▶ **Exercise brief**:
In the records below, find the line that contains "Platz 2 im Au" and the line that contains "Kapazität pro Se", then retype exactly those two lines and every line between them.

───

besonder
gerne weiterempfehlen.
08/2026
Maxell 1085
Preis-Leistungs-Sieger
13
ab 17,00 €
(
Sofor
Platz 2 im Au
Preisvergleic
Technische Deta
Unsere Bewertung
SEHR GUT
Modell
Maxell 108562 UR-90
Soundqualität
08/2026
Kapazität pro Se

───

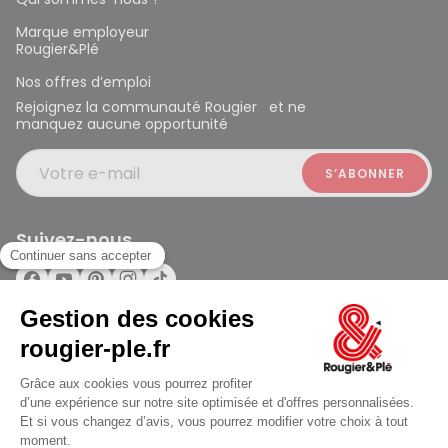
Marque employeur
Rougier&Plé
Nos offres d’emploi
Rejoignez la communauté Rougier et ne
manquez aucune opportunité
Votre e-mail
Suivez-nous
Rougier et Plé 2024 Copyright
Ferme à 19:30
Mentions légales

───

▶ **Expected output**:
Platz 2 im Au
Preisvergleic
Technische Deta
Unsere Bewertung
SEHR GUT
Modell
Maxell 108562 UR-90
Soundqualität
08/2026
Kapazität pro Se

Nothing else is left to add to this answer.